Exxon Mobil’s $36.1 billion profit may be the biggest in corporate history, but at
its AGM in Dallas on Wednesday, shareholders of the largest publicly
owned company in the world remained
angry about an issue that just won’t go away – global warming.

In 2005 Exxon achieved a net income of USD$36.1 billion, with a
return on capital employed of 31% and cash flow from operations and
asset sales of USD$54.2 billion. Cash returned to shareholders totalled
a massive USD$23.2 billion – though there was the small matter of
USD$81 million in CEO payouts.

But at yesterday’s meeting one shareholder, Father Crosby, a Franciscan
priest concerned specifically about the socio-economic impact of
climate change, urged shareholders to withhold their vote for directors
because the company continues to resist its competitors’ moves toward
enhancing their energy portfolios to include non-fossil fuels.

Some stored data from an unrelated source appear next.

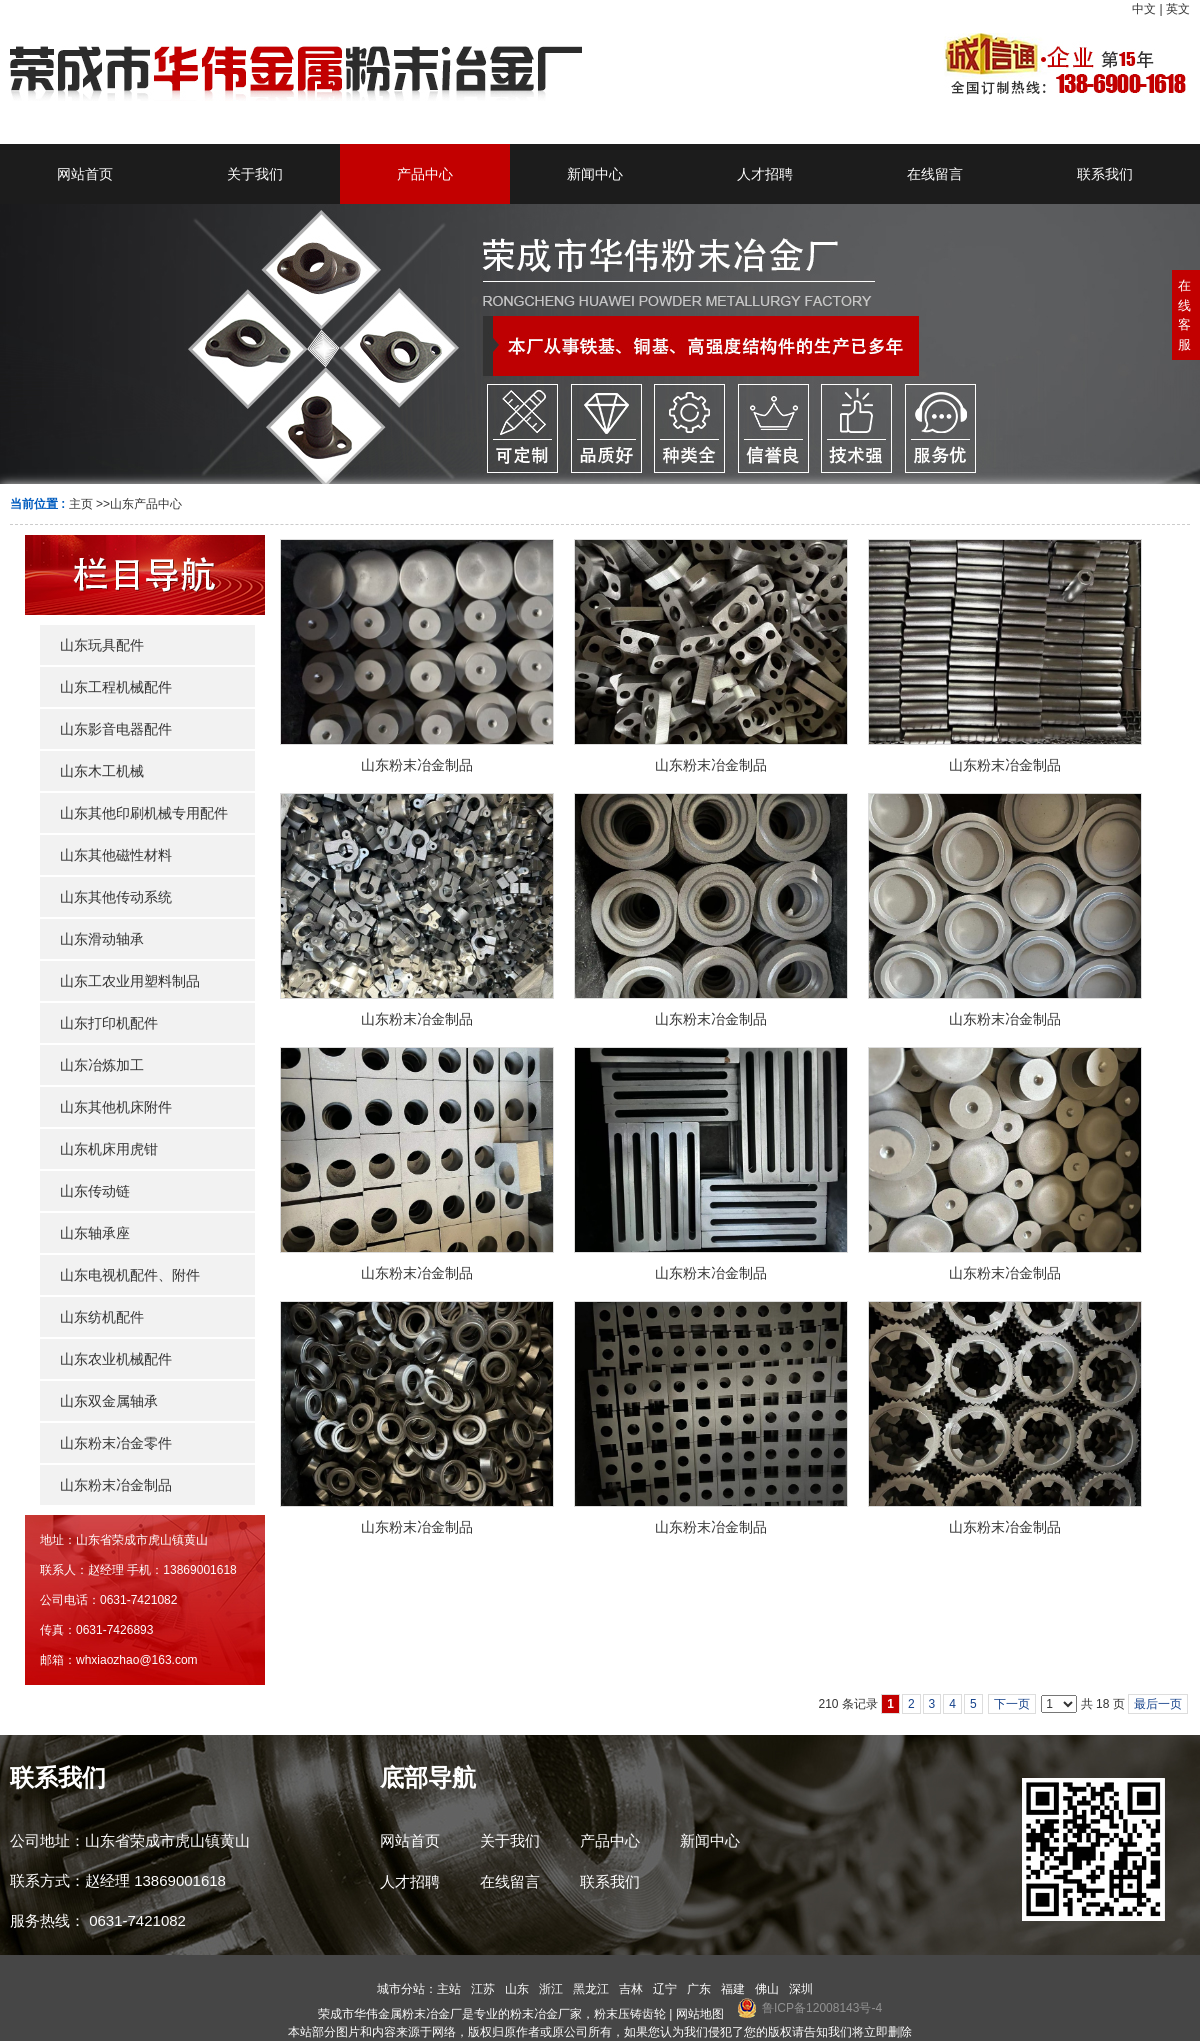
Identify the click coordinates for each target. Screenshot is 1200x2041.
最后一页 (1158, 1704)
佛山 (767, 1989)
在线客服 (1184, 315)
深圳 (801, 1989)
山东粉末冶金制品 (417, 765)
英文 (1178, 9)
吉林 (631, 1989)
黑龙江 (591, 1989)
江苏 (483, 1989)
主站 (449, 1989)
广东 (699, 1989)
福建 (733, 1989)
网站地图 (700, 2014)
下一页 (1012, 1704)
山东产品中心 (146, 504)
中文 (1144, 9)
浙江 (551, 1989)
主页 (81, 504)
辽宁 (665, 1989)
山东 (517, 1989)
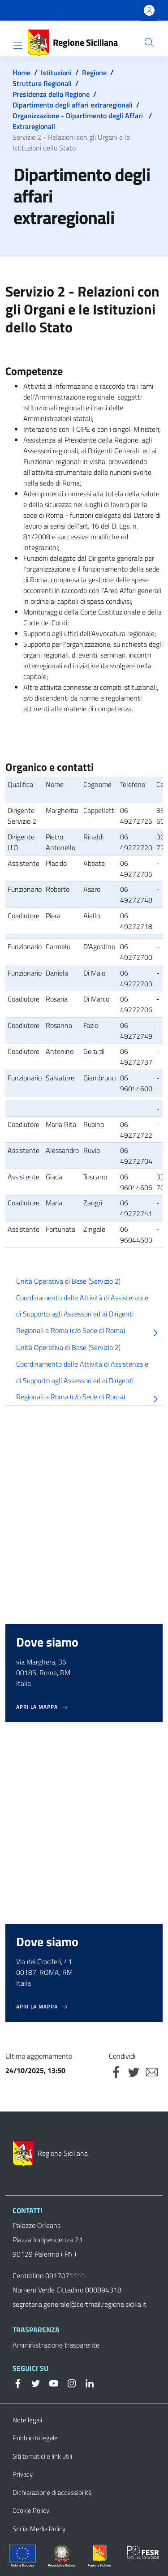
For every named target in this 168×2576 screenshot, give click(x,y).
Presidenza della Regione (51, 94)
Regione (94, 72)
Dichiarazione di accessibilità (52, 2492)
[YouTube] (50, 2382)
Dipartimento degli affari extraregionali (73, 104)
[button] (149, 42)
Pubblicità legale (35, 2438)
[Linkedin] (86, 2382)
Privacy (23, 2474)
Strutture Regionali (42, 83)
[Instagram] (68, 2382)
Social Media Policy (39, 2529)
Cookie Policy (31, 2510)
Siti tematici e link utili (42, 2456)
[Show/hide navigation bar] (18, 45)
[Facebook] (18, 2382)
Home (21, 72)
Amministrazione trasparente (56, 2344)
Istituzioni (56, 72)
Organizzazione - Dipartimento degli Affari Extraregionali (78, 121)
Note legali (27, 2420)
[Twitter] (32, 2382)
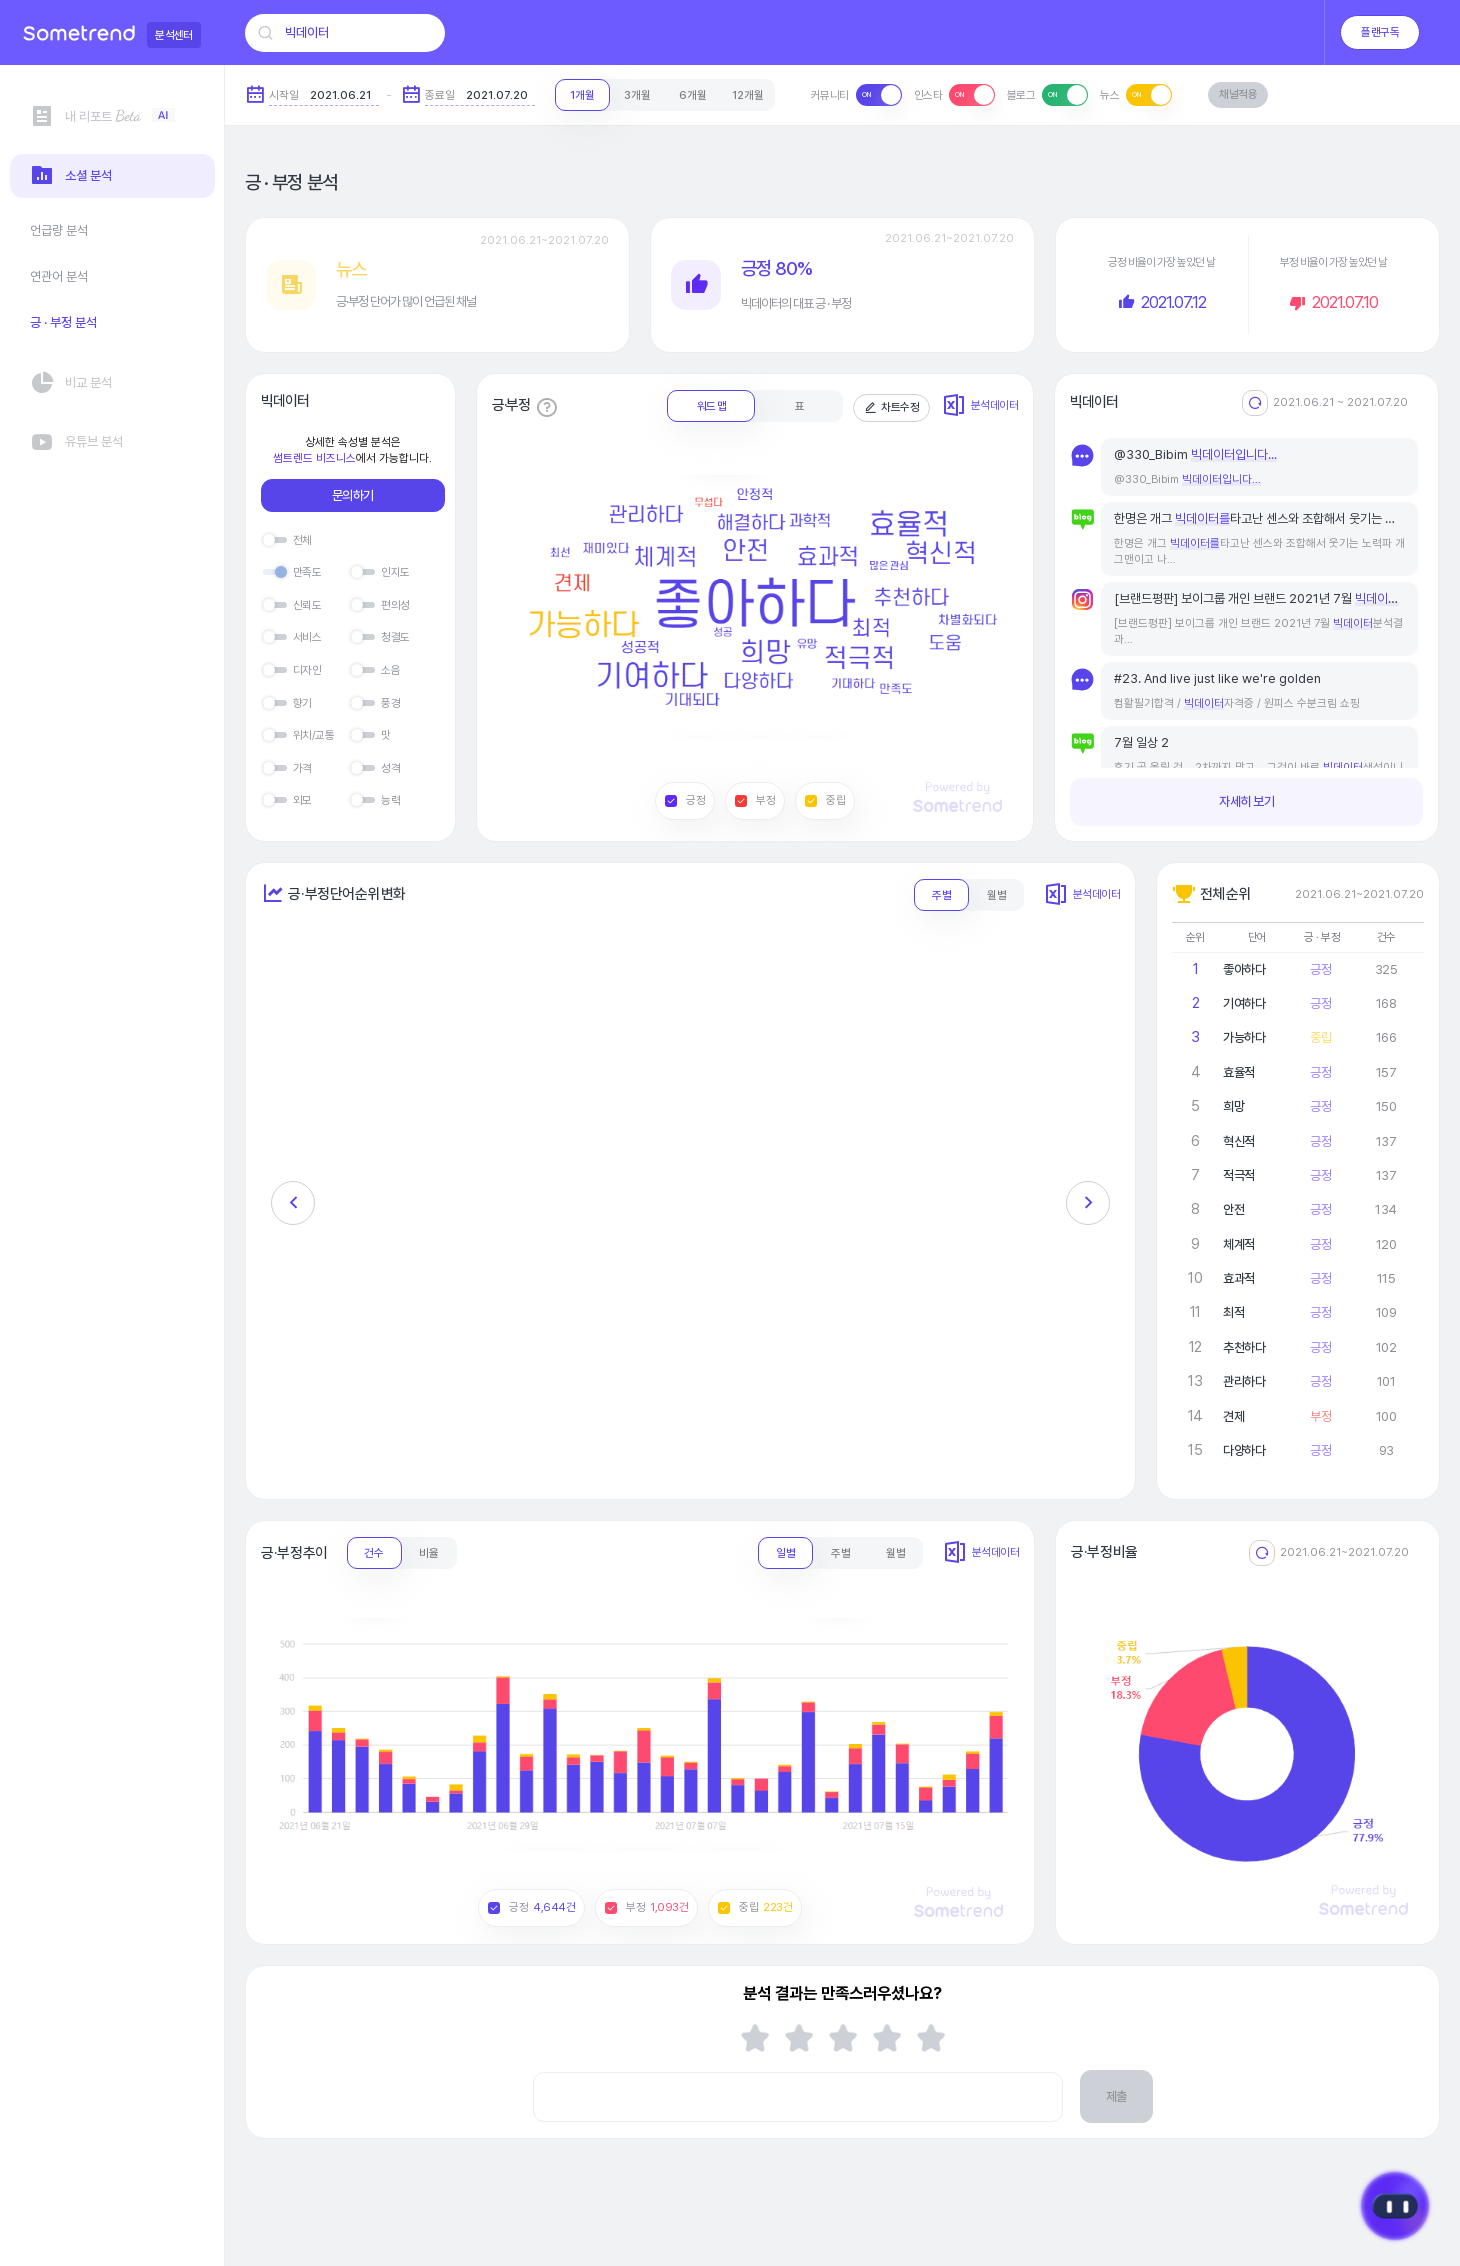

“We don’t think the board is making a wise decision in having all these
eggs called fossil fuels in the Exxon basket,” Crosby said. “We don’t
think they’re exercising the long term interest for people and the
planet and we’re urging people to withhold their vote for the board of
directors.”

Next to pipe up was a Dominican nun, Sister Patricia Daley, who spoke
on behalf of Investor Network on Climate Risk, an organisation with
assets of USD$3 trillion and more than USD $700 billion worth of
interest in Exxon Mobil. The organisation had previously requested a
meeting with independent members of the board to discuss concerns around climate risk, but
had received no reply. CEO Rex Tillerson promised the nun a meeting
with the staff.

Since Tillerson took over from former CEO and hardliner Lee Raymond,
the company has worked hard on its PR image over climate change and now
openly concedes that greenhouse gases cause climate change. However, it
seems it doesn’t care enough to factor climate change into the bottom
line. When asked directly whether he considered climate risk and its
impact to the company and its core businesses material, Tillerson
conceded that while the issue received “consideration within the board”
that the company “did not consider climate risk to be estimable or
material at this time.”

Sister Daley put forward a resolution to have someone appointed to the
board with expertise in energy, given climate change was becoming a
corporate governance issue. Andrew Logan from the Investor Network on
Climate Risk spoke in favour of the resolution: “Unfortunately there is
ample evidence that the board has not been doing an adequate job on
important strategic issues like climate change. Whilst competitors have
been investing in cutting edge, renewable technology and articulating
shareholder friendly strategies for a carbon constrained future, our
company continues to deny the scientific consensus that links human
activity and climate change.”

Logan pointed to the fact that Goldman Sachs rated Exxon last among
its peers in dealing with climate change. It’s going to take Exxon a
while to get with the program. After all, until recently it was funding
organisations like the Climate Enterprise Institute, which is currently
running an anti-global warming television campaign in response to Al Gore’s documentary An Inconvenient Truth. The CEI received $1.7 million (US) from Exxon Mobil between 1998-2004.